Sharon sat in the background, listening silently as the young PC asked a few questions to establish place, date, and time. Then she piggybacked a file link onto the connection and took him through the lineup, one at a time.
“No,” he said apologetically, “I’m afraid I don’t recognize any of them. Although—” He stopped, frowning.
“We need you to be as certain as you can, Councillor. Would you like to see them again?”
“Just the last one, please.”
It was the handler, Conrad Fischer. Sharon waited with bated breath as Mikal studied the photograph, but at last he sighed and shook his head. “No, that’s definitely not the man I saw talking to Moira Charles; he was shorter, with darker hair and skin. It’s just that this guy looks like someone who’d fit in perfectly in the private area upstairs—there’s something about his clothes, his expression; that kind of senior-executive look.

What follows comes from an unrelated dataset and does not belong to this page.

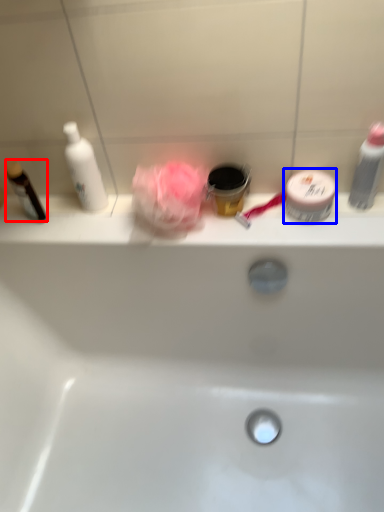 Question: Which of the following is the farthest to the observer, toiletry (highlighted by a red box) or toiletry (highlighted by a blue box)?

Choices:
 (A) toiletry
 (B) toiletry

Answer: (A) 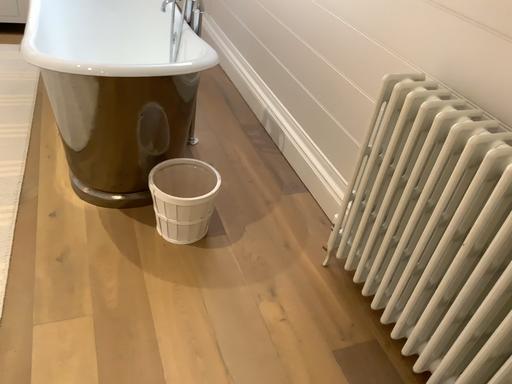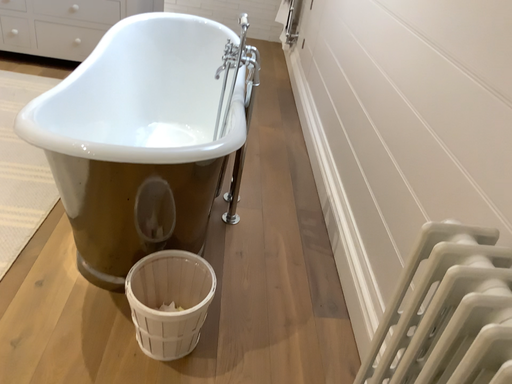 Question: Which way did the camera rotate in the video?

I wondered if maybe I’d glimpsed him in the background.”
“Did you?”
“I don’t think so—but I was whisked through pretty quickly so I wouldn’t swear to it one way or t
he other.”
Sharon scowled as Constable Danladi broke the file link with Mikal’s tablet. He caught sight of her expression over Danladi’s shoulder as the photo disappeared from his screen and said, “Sorry. That’s not very helpful.”
“Don’t be,” Sharon replied, adding, “A false positive would be even less helpful. As Constable Danladi says, it’s important to know that the information provided is completely reliable.”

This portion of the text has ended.